Menjejak Sisi Lain INDONESIA

KEMBALI, saya diserang hasrat untuk membaca sebuah buku. Di tanah air, jika hasrat ini mengepung, maka saya dengan segera akan ke toko buku, lalu membelinya. Atau tidak, saya akan memesan buku itu dengan cara online. Ada banyak cara yang saya tempuh untuk memiliki sebuah buku.


Tapi di sini, di tanah Amerika Serikat (AS), saya harus berdamai untuk tidak banyak membaca buku berbahasa Indonesia. Saya tak punya banyak pilihan dan harus meneteskan 'liur' saat melihat ada buku bagus terbit di tanah air, dan saya tidak tahu apa yang harus dilakukan untuk memiliki buku tersebut. Walhasil, saya hanya bisa gigit jari.

Saya ingin membaca buku baru berjudul "Ahli Waris Budaya Dunia: Menjadi Indonesia 1950-1965." Ini buku baru yang belum banyak ditemukan di toko buku, namun sudah dibedah di mana-mana. Buku ini berisikan tentang periode sebelum tahun 1965, periode sebelum malam tanggal 30 September, yang disebut sejarawan Taufik Abdullah sebagai 'malam jahanam.' Buku ini spesifik pada tema kebudayaan, politik, dan sejarah, dan hendak menautkan jejak tentang serpih keindonesiaan yang hilang sebelum tahun 1965. Keindonesiaan yang dimaksud bukanlah sebuah lanskap geografis, melainkan sebuah jiwa, semangat, hasrat yang menggelegak, serta dinamika perhelatan gagasan serta serpih kebudayaan yang kemudian remuk dan nyaris hilang jejaknya.

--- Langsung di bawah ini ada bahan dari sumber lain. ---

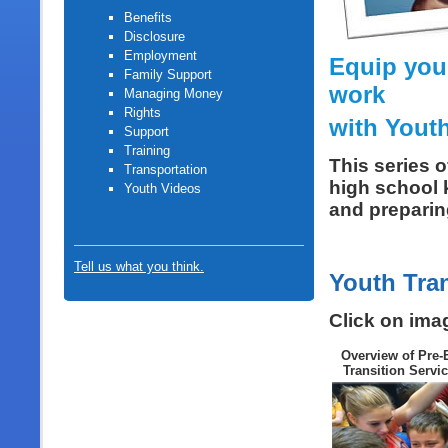
Benefits
Disclosure
Employment
Equip your
Family Support
work
Managing Money
Rights
with Youth
Support
Training
This series 
Transportation
high school k
Youth Video
s
and preparing
Tell us what you think.
Youth Tra
Click on ima
Overview of Pre
Transition Servi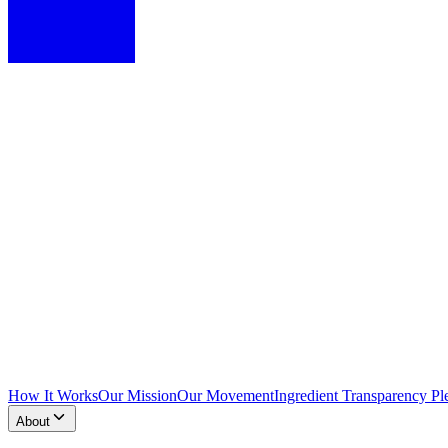
How It Works
Our Mission
Our Movement
Ingredient Transparency Pl
About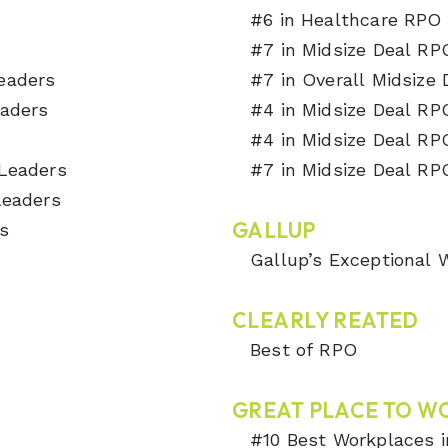
#6 in Healthcare RPO 
#7 in Midsize Deal RP
Leaders
#7 in Overall Midsize
eaders
#4 in Midsize Deal RP
s
#4 in Midsize Deal RP
 Leaders
#7 in Midsize Deal RP
 Leaders
GALLUP
s
Gallup’s Exceptional
CLEARLY REATED
Best of RPO
GREAT PLACE TO W
#10 Best Workplaces i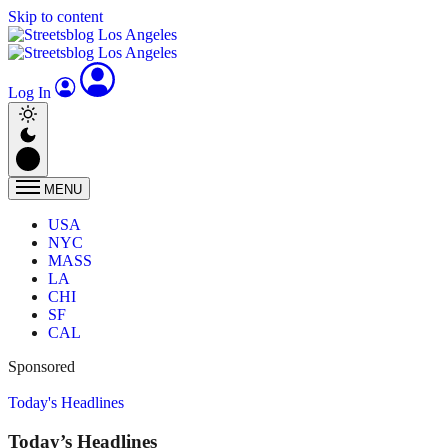
Skip to content
Log In
MENU
USA
NYC
MASS
LA
CHI
SF
CAL
Sponsored
Today's Headlines
Today’s Headlines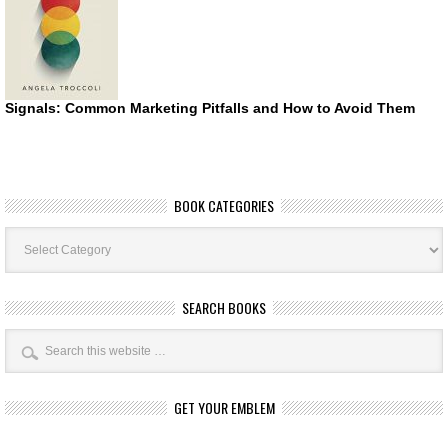
Signals: Common Marketing Pitfalls and How to Avoid Them
BOOK CATEGORIES
Book
Categories
SEARCH BOOKS
GET YOUR EMBLEM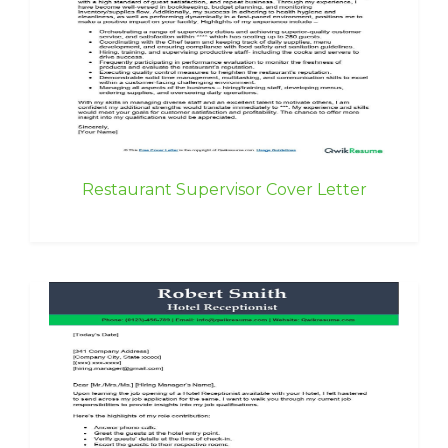
Restaurant Supervisor Cover Letter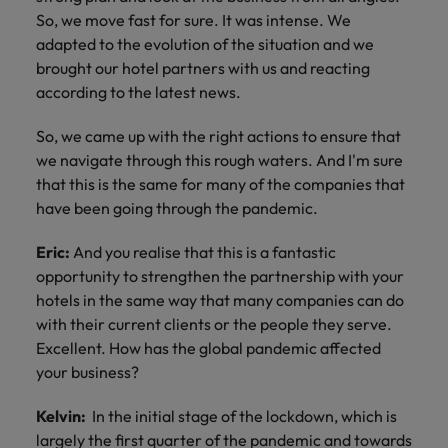
So, we move fast for sure. It was intense. We
adapted to the evolution of the situation and we
brought our hotel partners with us and reacting
according to the latest news.
So, we came up with the right actions to ensure that
we navigate through this rough waters. And I'm sure
that this is the same for many of the companies that
have been going through the pandemic.
Eric:
And you realise that this is a fantastic
opportunity to strengthen the partnership with your
hotels in the same way that many companies can do
with their current clients or the people they serve.
Excellent. How has the global pandemic affected
your business?
Kelvin:
In the initial stage of the lockdown, which is
largely the first quarter of the pandemic and towards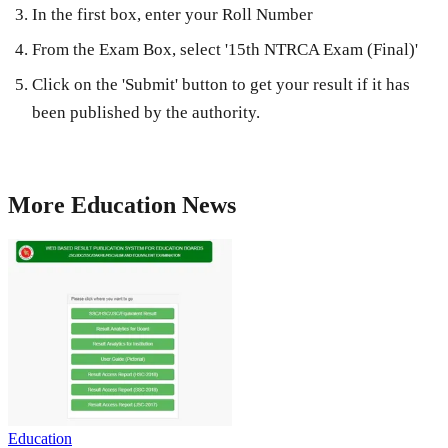
In the first box, enter your Roll Number
From the Exam Box, select '15th NTRCA Exam (Final)'
Click on the 'Submit' button to get your result if it has
been published by the authority.
More
Education
News
Education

Di rentang waktu itu, sebagian orang hanya mengetahui tahun 65 yang identik dengan gerakan 30 september yang kemudian dikenal dengan G-30-S PKI. kisah yang berdarah-darah itu merenggut jutaan nyawa dengan waktu beberapa bulan saja. Buku yang masih terbit di akhir tahun 2011 dan dieditori Jennifer Lindsay ini memutar kembali drama dalam babakan yang silam di rentang waktu yang singkat (1950-1965). Lantas, warisan apa yang penting dari drama yang disebut sebagai 'tragedi' itu? Jawabnya mungkin sejarah. Sejarah yang ditulis kembali. Hilmar Farid menyebutnya teleologi dalam sejarah. Saya tak paham apa maksud Hilmar (saya menyapanya Fai) dengan pernyataan itu. Mungkin yang dimaksudkan dengan teleologi sejarah adalah mereduksi sebuah peristiwa sejarah dalam hal-hal yang simplistis sehingga mengaburkan banyak realitas sejarah lain. Entah, saya hanya bisa menduga-duga.

Menurut info dari sahabat Patta Hindi Azis, buku setebal 606 halaman ini menghimpun hasil kajian indonesianis dan sarjana Indonesia tentang riwayat kebudayaan di tahun 1950-1965 an itu. "Buku ini memanfaatkan lanskap Indonesia sebagai cerita. Tak hanya tragedi 65, juga perang dingin, hubungan intenasional, aspirasi kolonial hingga terciptanya kehidupan budaya dan intelektual semarak hadir dalam sejarah tahun-tahun itu," kata Patta.

Sayang sekali, saya hanya bisa berharap agar buku itu segera tiba di Alden Library. Saya ingin sekali membacanya sebab berkesesuaian dengan tesis saya saat belajar di kampus Universitas Indonesia (UI). Yah, apa boleh buat. Mungkin saya harus banyak bersabar dan rajin membaca ulasan dari beberapa sahabat serta media yang menuliskan telaah atas buku ini. Atau, adakah di antara Anda yang bisa membantu saya?


Athens, Ohio, 24 November 2011

3 komentar:

Patta Hindi Asis mengatakan...

kemarin dalam diskusi itu akan diterbitkan dalam versi inggris kanda...smoga smpe di Amerika secepatnya

Muhammad Ismet Karnawan mengatakan...

ada juga buku baru tadi saya beli di jogja, keren. Judulnya "kuasa stigma dan represi ingatan". Penulisnya Tri Guntur Narwaya, Terbitan Resist Book Jogja, September 2010

Anonim mengatakan...

Edisi Inggris, berjudul "Heirs to World Culture", akan terbit januari 2012. Diterbitkan oleh KITL Press, Leiden.